YOUR ASSIGNMENT — Note each line in the data below that holds "même", and copy it.

(RECORDS SHOWN Opens)

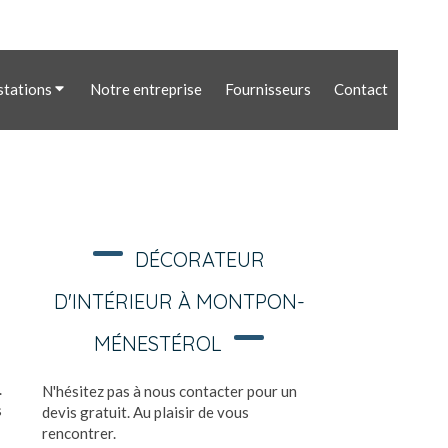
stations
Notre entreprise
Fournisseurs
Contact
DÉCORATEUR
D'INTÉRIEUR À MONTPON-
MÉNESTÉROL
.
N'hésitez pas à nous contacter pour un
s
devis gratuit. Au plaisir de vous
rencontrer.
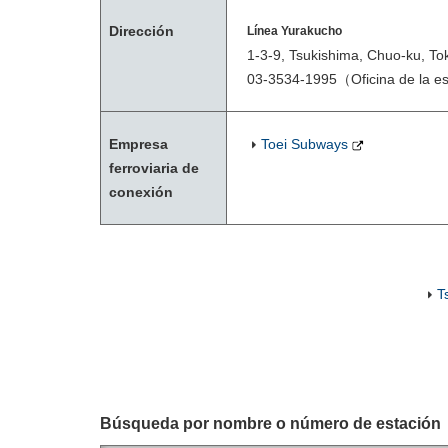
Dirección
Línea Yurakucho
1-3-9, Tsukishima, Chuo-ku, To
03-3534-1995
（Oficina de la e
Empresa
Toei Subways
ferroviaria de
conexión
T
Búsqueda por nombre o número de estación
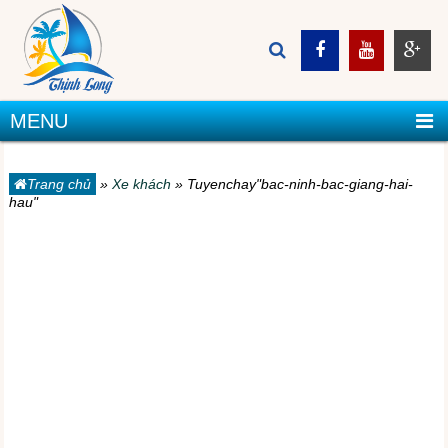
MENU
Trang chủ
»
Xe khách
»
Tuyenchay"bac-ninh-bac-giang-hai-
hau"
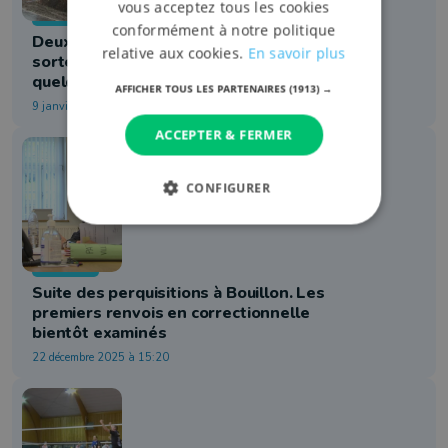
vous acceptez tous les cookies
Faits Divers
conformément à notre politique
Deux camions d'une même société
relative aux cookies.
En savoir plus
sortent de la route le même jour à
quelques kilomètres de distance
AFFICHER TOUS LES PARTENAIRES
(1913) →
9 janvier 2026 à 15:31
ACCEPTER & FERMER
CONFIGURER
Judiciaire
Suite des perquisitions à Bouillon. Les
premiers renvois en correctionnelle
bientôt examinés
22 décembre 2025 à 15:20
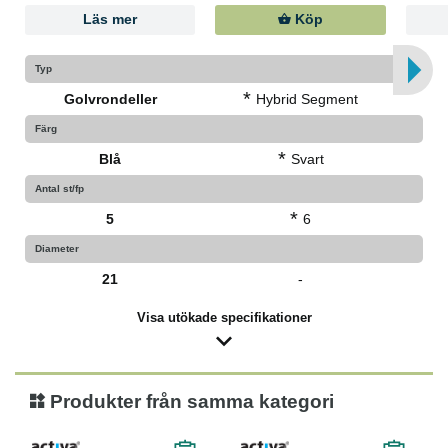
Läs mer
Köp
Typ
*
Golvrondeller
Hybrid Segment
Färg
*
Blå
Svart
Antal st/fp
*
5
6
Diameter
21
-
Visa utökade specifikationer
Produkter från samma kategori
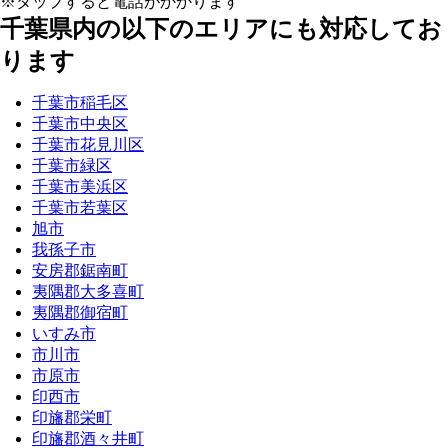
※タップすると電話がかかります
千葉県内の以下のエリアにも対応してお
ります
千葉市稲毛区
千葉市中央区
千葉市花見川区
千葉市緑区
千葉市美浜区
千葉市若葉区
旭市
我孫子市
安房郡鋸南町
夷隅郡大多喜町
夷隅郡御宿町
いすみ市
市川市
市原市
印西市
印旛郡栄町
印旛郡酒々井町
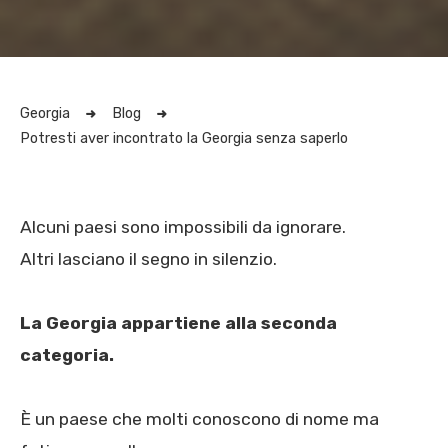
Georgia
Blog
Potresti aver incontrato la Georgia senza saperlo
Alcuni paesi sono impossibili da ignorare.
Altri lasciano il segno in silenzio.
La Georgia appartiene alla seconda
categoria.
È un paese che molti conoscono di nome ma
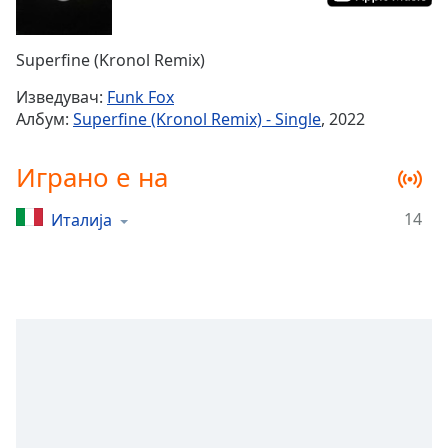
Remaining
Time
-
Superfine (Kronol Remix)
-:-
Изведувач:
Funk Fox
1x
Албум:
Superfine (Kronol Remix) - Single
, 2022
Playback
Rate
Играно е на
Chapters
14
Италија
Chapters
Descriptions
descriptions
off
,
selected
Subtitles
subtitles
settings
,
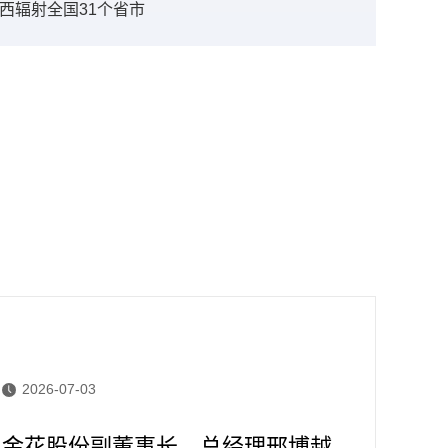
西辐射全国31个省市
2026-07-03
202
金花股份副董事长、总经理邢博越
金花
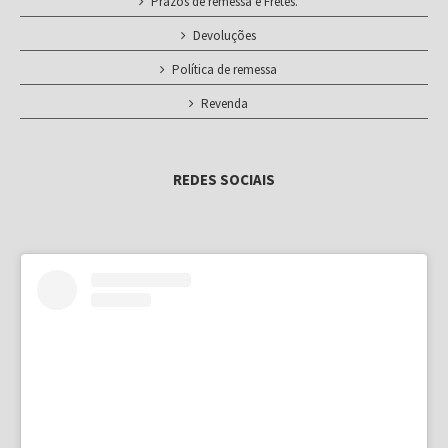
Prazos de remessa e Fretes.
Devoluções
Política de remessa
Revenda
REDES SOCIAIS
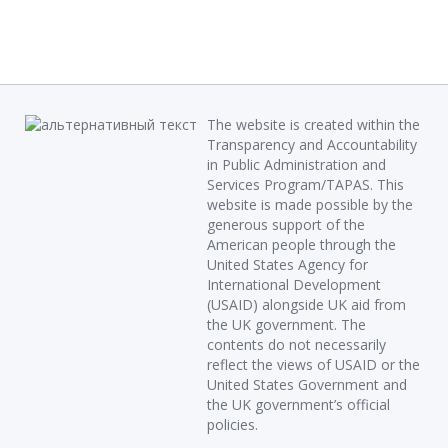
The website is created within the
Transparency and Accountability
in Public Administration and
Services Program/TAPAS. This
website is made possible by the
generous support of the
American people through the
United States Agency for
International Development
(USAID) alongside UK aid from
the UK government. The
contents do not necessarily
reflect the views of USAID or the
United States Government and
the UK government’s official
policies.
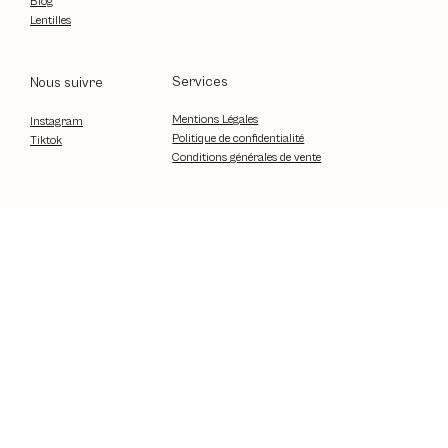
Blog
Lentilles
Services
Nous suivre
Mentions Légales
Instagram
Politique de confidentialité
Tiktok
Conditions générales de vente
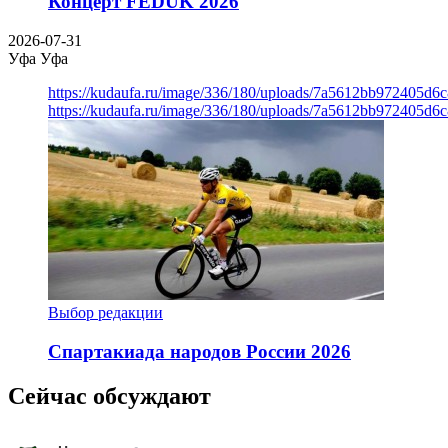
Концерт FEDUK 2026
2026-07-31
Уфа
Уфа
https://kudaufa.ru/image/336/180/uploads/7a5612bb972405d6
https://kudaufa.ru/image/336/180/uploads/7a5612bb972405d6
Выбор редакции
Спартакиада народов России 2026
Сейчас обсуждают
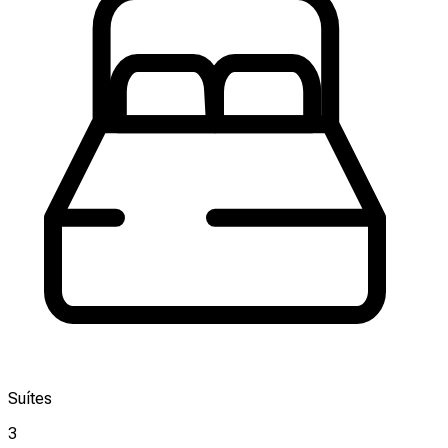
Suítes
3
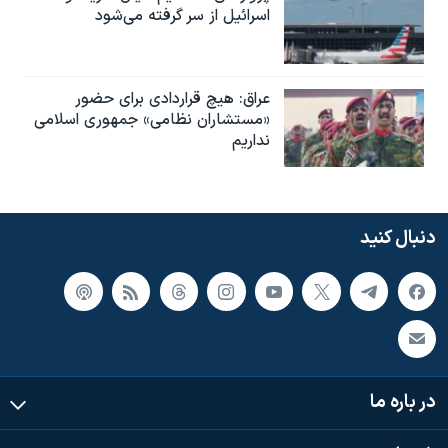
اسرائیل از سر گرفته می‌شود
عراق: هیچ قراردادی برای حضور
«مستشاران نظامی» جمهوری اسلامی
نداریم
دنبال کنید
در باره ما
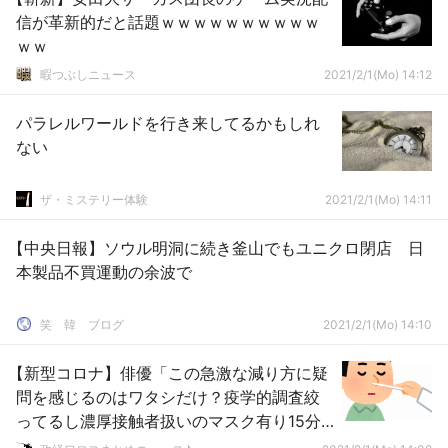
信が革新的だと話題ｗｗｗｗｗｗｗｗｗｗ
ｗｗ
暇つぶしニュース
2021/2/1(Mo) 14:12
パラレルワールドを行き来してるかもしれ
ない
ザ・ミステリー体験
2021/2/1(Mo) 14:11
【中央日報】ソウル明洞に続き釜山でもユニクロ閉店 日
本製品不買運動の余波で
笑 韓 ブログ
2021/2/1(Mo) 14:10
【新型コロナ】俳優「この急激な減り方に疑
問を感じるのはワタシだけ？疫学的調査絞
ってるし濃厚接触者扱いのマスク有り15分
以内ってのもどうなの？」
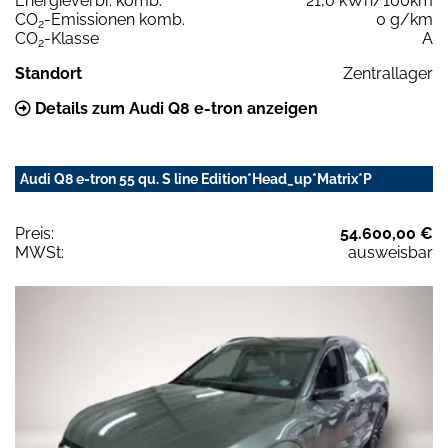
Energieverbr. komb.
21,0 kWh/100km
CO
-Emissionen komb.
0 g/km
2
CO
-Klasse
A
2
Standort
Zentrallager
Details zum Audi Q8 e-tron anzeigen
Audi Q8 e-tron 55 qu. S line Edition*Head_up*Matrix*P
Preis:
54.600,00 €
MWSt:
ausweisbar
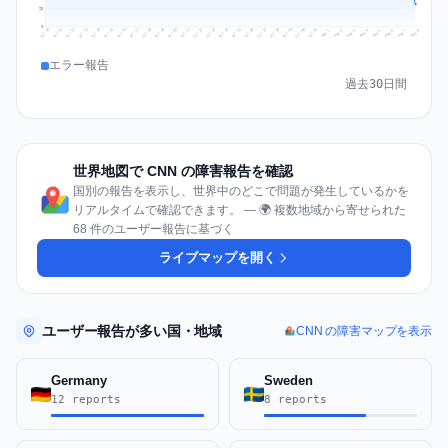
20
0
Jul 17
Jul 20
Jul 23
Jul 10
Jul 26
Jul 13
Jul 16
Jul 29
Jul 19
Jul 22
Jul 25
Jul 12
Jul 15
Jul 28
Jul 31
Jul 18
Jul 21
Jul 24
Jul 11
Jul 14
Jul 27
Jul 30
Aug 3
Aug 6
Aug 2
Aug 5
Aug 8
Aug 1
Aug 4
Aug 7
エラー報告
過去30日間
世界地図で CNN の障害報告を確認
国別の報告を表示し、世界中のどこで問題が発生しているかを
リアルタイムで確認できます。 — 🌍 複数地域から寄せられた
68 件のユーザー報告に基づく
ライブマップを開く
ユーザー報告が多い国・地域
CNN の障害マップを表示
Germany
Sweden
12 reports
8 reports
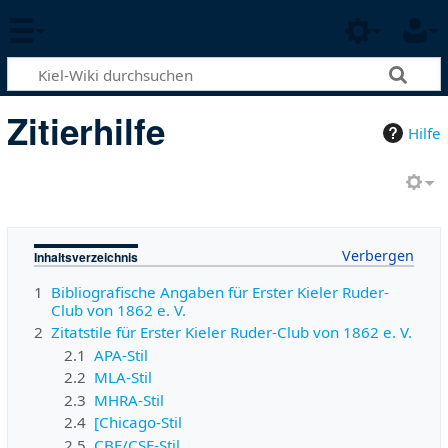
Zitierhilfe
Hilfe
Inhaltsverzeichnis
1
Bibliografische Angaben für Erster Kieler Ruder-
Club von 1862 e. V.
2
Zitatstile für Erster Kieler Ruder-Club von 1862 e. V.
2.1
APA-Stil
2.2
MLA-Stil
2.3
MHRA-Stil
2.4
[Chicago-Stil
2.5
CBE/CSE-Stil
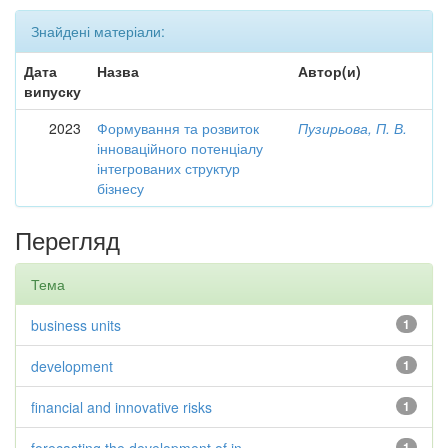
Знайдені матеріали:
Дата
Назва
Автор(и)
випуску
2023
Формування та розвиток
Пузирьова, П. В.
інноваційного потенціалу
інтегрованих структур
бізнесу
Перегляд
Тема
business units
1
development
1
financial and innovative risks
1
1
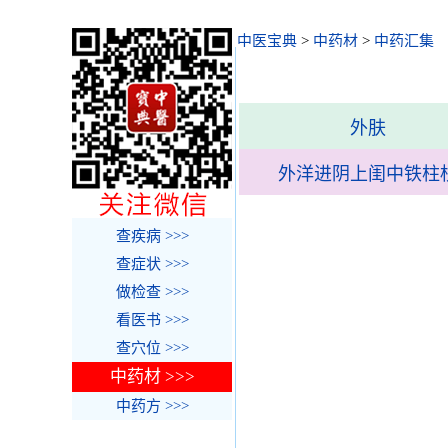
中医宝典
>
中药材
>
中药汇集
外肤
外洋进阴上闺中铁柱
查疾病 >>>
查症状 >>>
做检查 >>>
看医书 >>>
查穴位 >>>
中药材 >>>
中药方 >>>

(RECORDS SHOWN Closes)

REPLY TO THE EXERCISE —
Deux camions d'une même société
sortent de la route le même jour à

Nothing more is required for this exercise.